In mathematics, a cube root of a number is a value that, when multiplied by itself twice, results in the original number. For example, the cube root of 8 is 2, because \[2 \times 2 \times 2 = 8\]Cube roots are denoted by the symbol \( \sqrt[3]{} \). To find the cube root, you can use numerical estimation, factorization, or technology like calculators for more complex numbers.
Finding the cube root involves understanding how multiplication can be reversed into a root, making it a fundamental aspect of simplifying mathematical expressions. In our original problem, we needed to find the cube roots of \(-432\) and \(16\). Factoring helps us simplify these cube roots and solve the problem more efficiently.

Radical expressions are mathematical expressions that include a radical sign \( \sqrt{} \). Examples include square roots \( \sqrt{9} \), cube roots \( \sqrt[3]{27} \), and higher roots. They allow us to work with roots of numbers that cannot be expressed as simple fractions.Understanding how to simplify radical expressions involves:

• Identifying the radical sign and the number it affects
• Using factorization to make simplification possible
• Combining like terms where applicable

Radical expressions can be intuitive when broken down into simpler parts and matched with their corresponding roots, such as turning \(16\) into \(2^4\) to find its cube root. This approach gives a clear path to solve more complicated problems.

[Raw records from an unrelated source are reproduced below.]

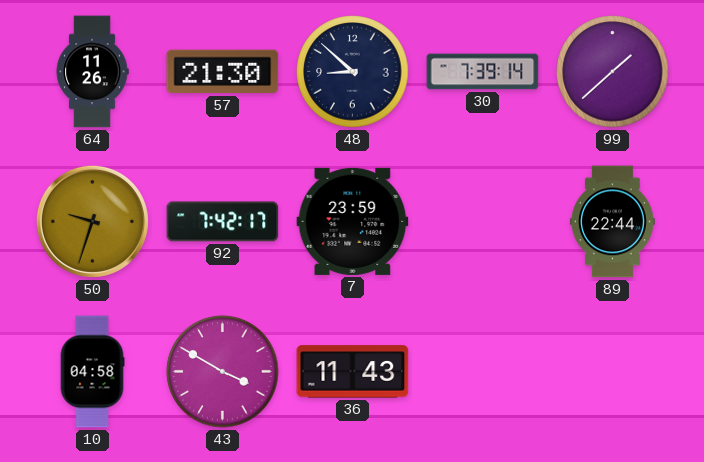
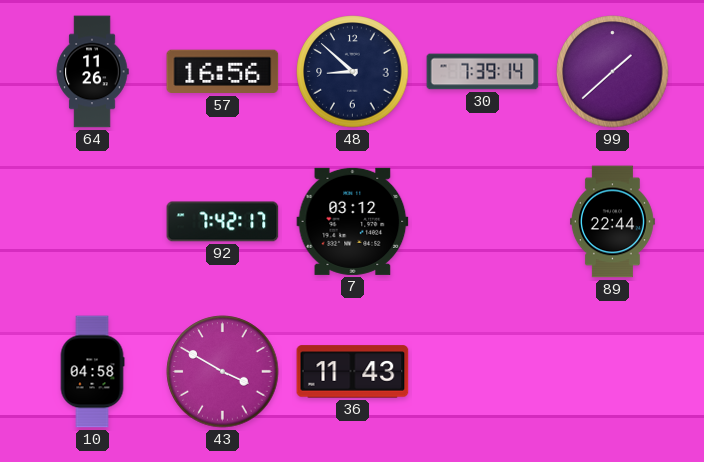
57: 21:30 -> 16:56
50: 9:33 -> none
7: 23:59 -> 03:12
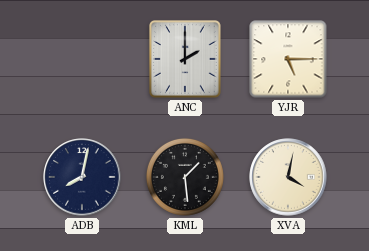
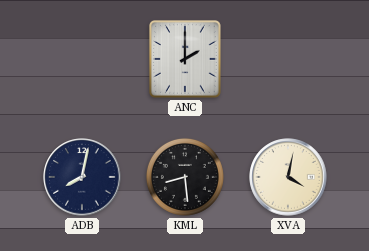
YJR: 5:15 -> none
KML: 1:29 -> 8:29
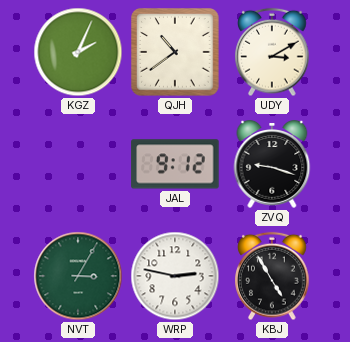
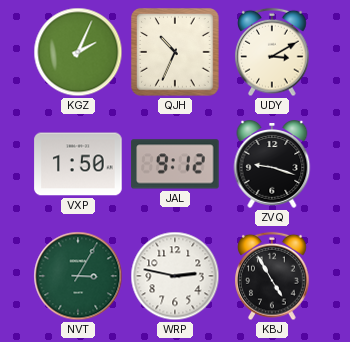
QJH: 10:39 -> 10:34
VXP: none -> 1:50
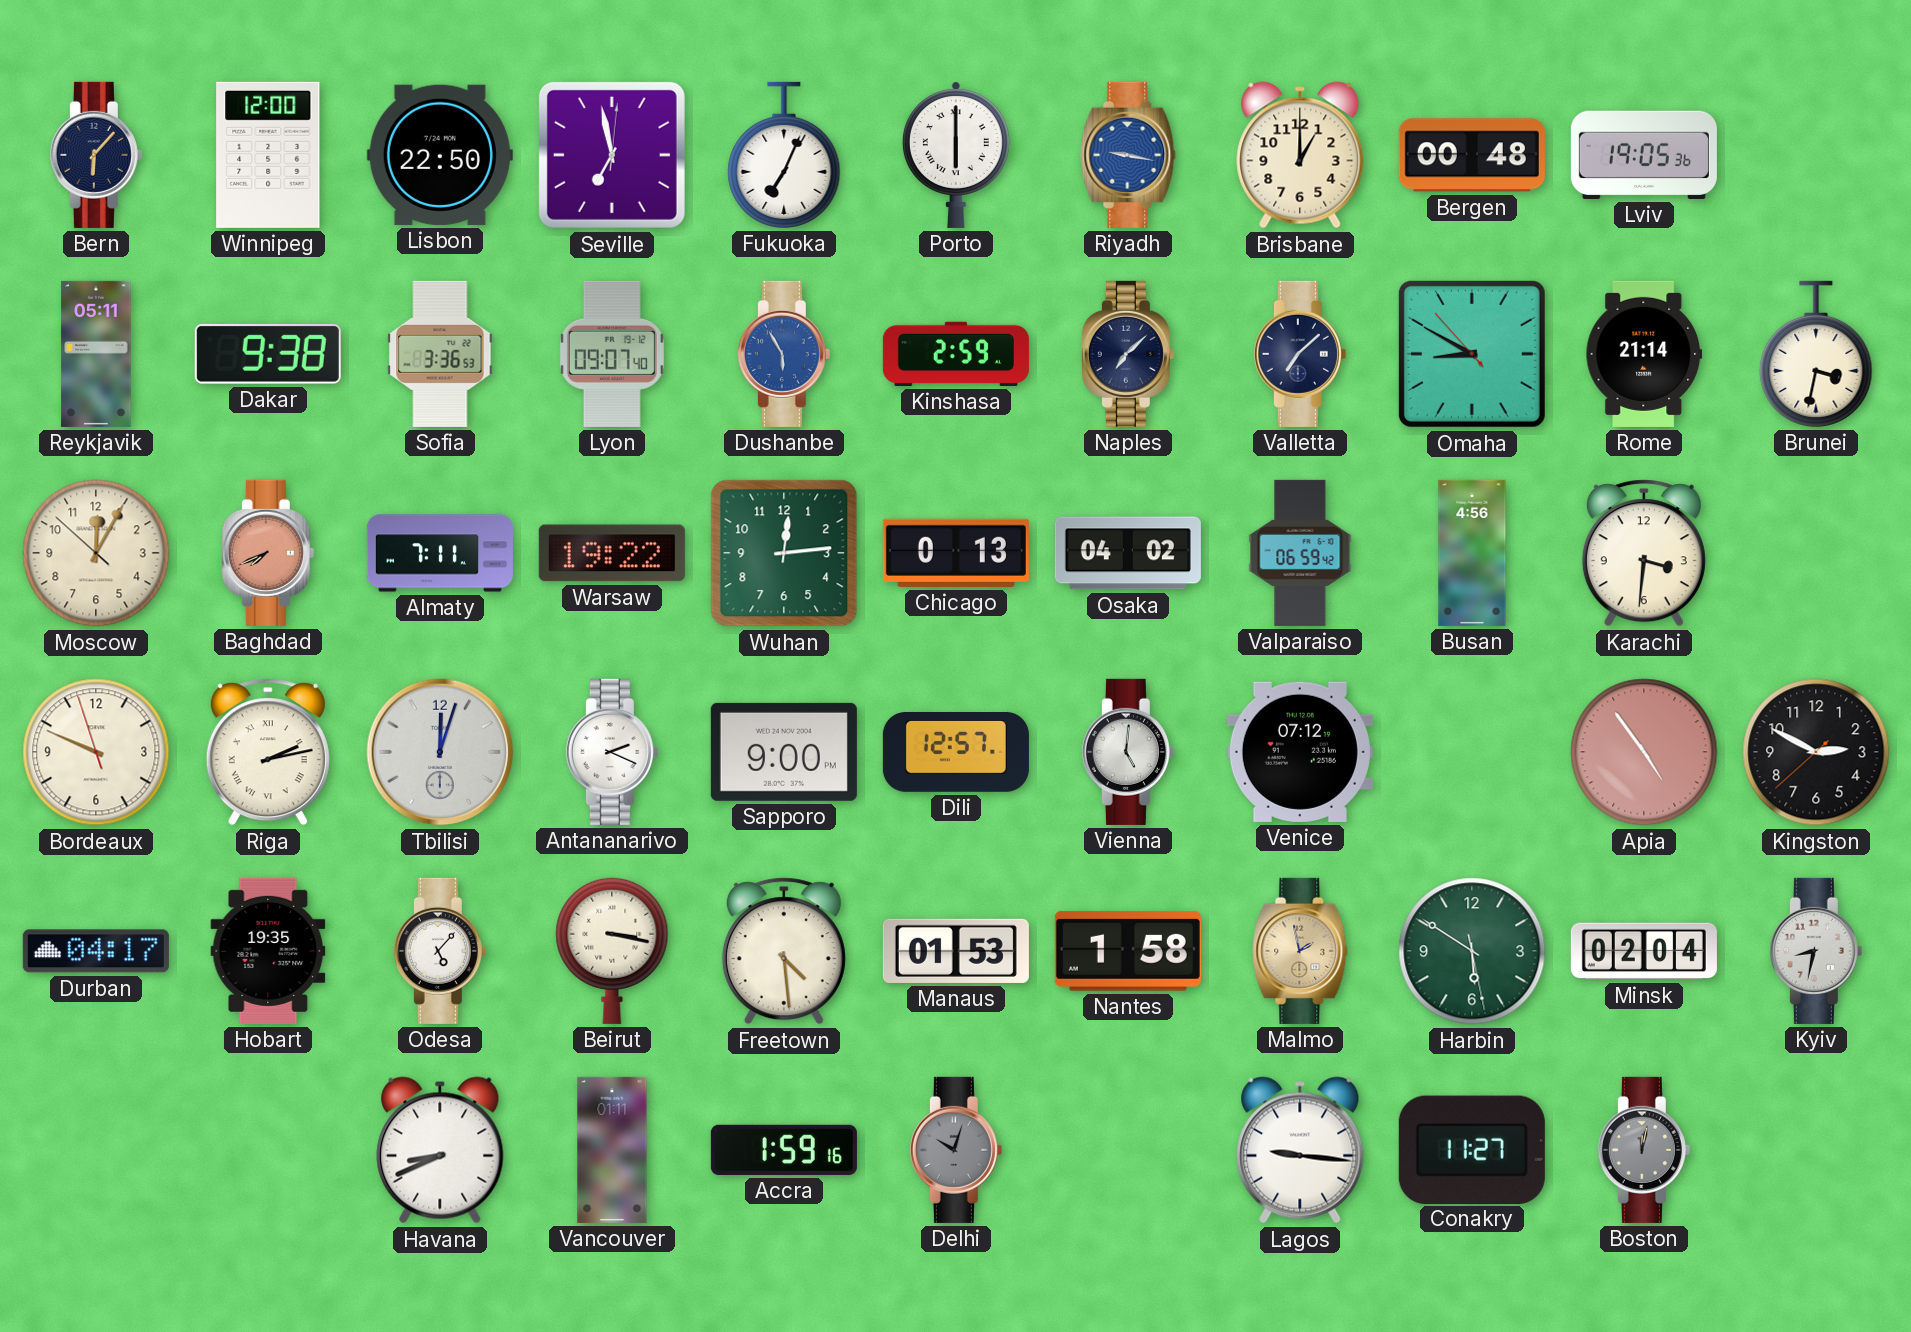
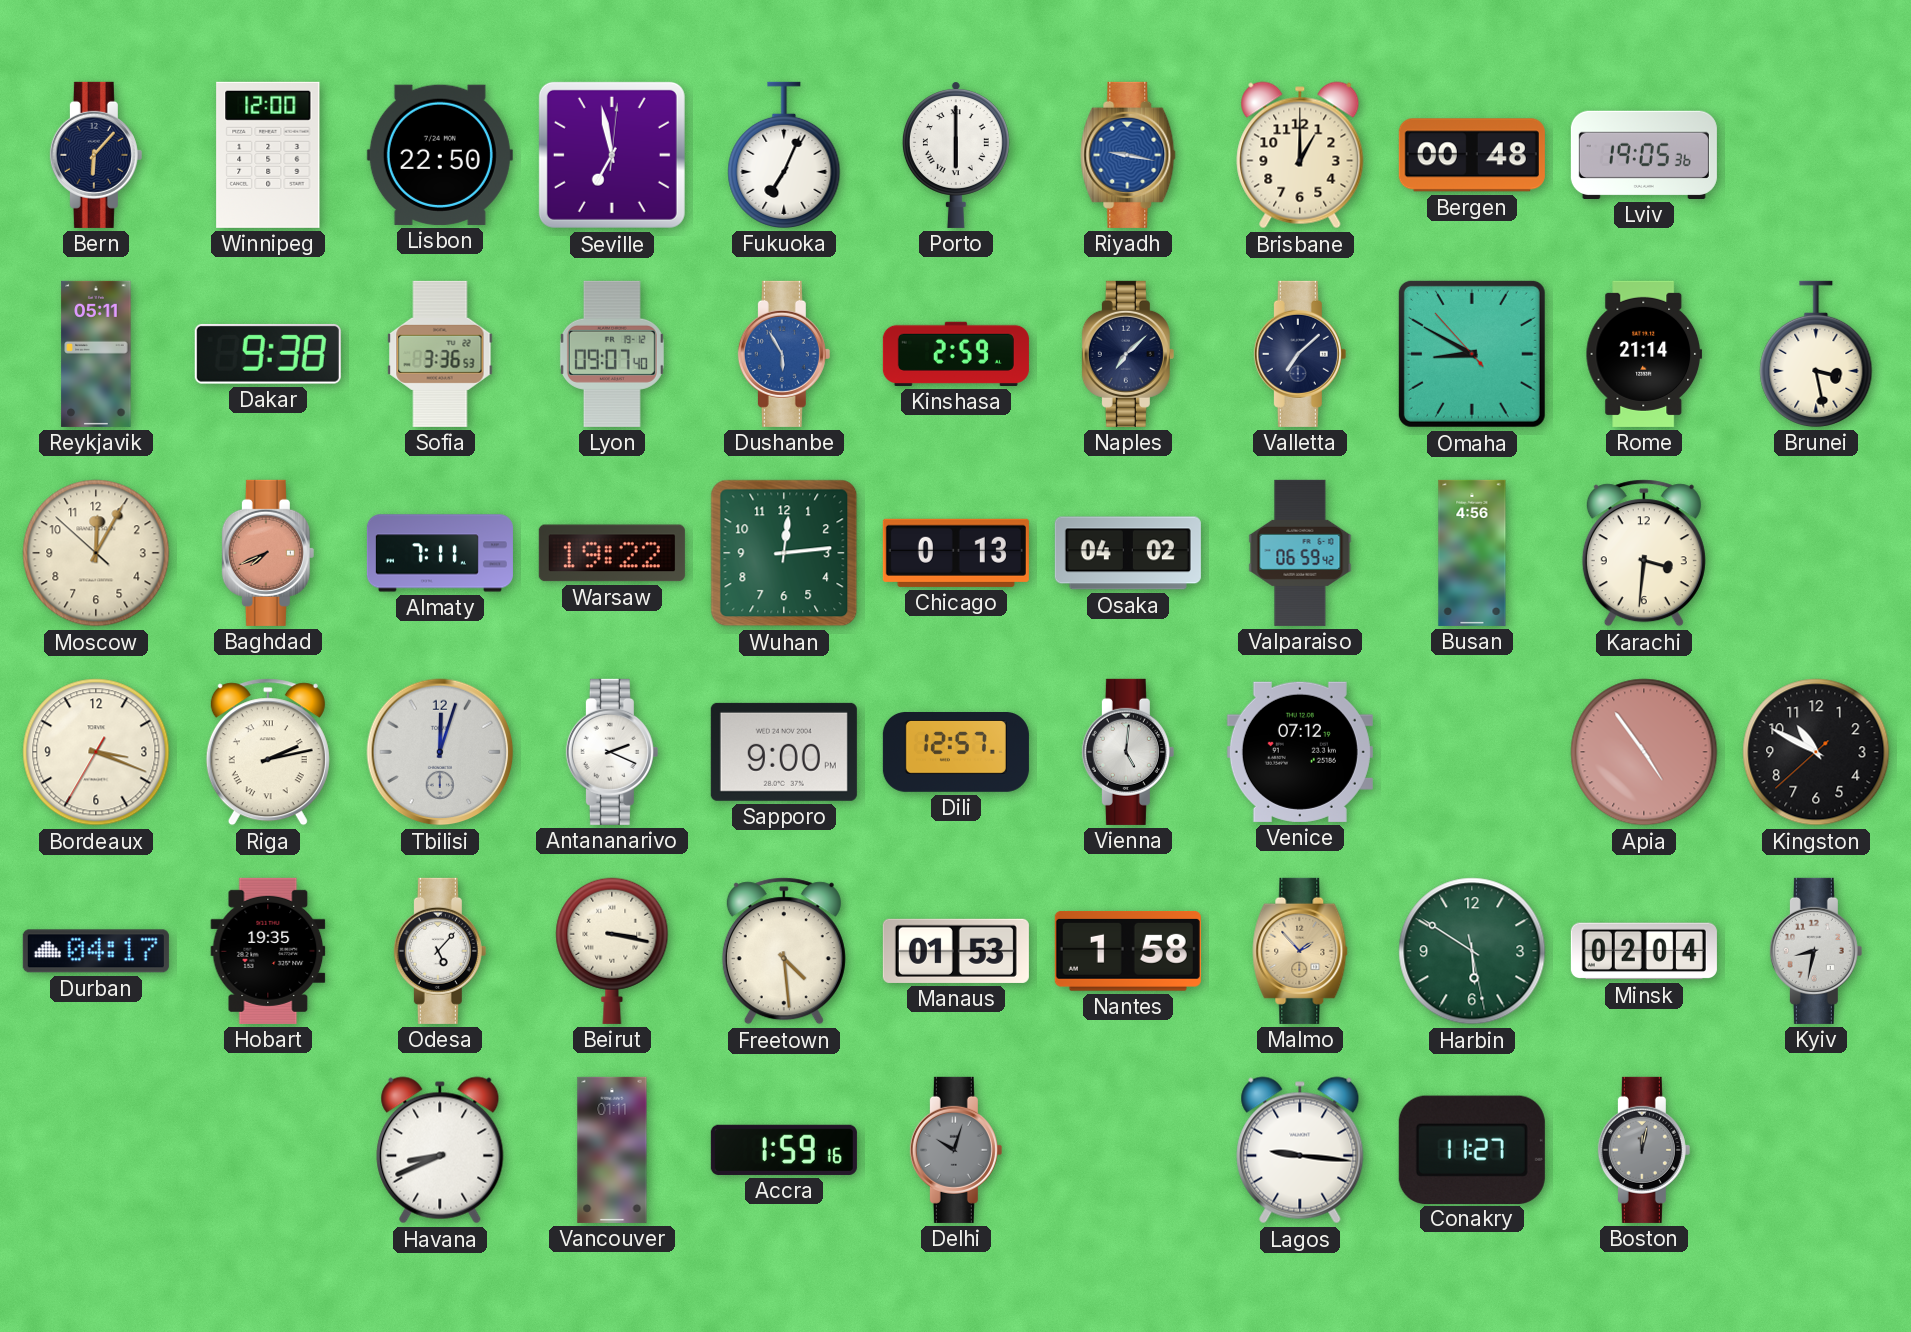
Brunei: 3:32 -> 3:28
Bordeaux: 9:48 -> 3:18
Kingston: 2:49 -> 10:49
Malmo: 1:58 -> 1:53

Prime factorization breaks down a number into its prime number components. Primes are numbers that are only divisible by 1 and themselves, such as 2, 3, 5, etc.To factor a number like \(-432\), we would:

• Find the prime factors:
  \( -432 = -2^4 \times 3^3 \)
• Apply these to simplify cube roots or other expressions
  

Prime factorization is crucial for simplifying expressions because it reveals the smallest building blocks of numbers, facilitating operations like finding cube roots by exposing underlying factors.
Through such factorization, cube root calculations become streamlined, reducing complexity by focusing directly on manageable components.

Understanding and performing mathematical operations is key in manipulating numbers and expressions effectively. Common operations include addition, subtraction, multiplication, and division, which build arithmetic foundations.In our exercise, operations help us combine the results of cube roots:

• Multiplying simplified cube root results: \(-3\) multiplied by \(2\) gives \(-6\)
• Adding or subtracting terms: here, \(-18 + 2 \cdot \sqrt[3]{2}\)

This mathematical dexterity allows us to solve expressions efficiently by focusing on steps that bring us to a clearer, simplified result.
Working through these operations in sequence ensures accuracy and comprehensibility, making even complex problems manageable with practice.